(Given data)

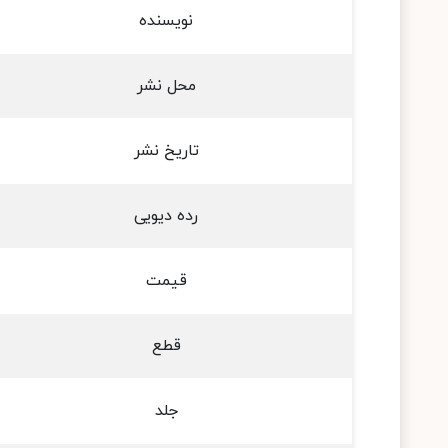
نویسنده
محل نشر
تاریخ نشر
رده دیویی
قیمت
قطع
جلد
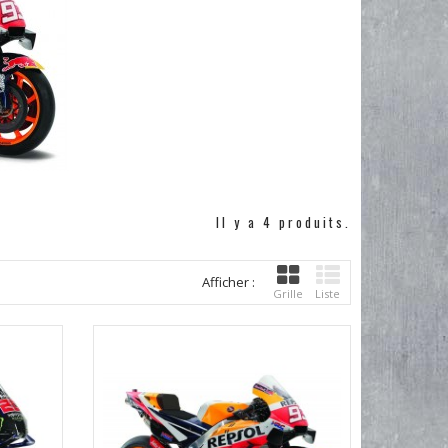
Il y a 4 produits.
Afficher :
Grille
Liste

(End Given data)

What to do
Reproduce all of the entries exactly as they appear, though any picture they include must be omitted.

Response box
نویسنده
محل نشر
تاریخ نشر
رده دیویی
قیمت
قطع
جلد
Il y a 4 produits.
Afficher :
Grille
Liste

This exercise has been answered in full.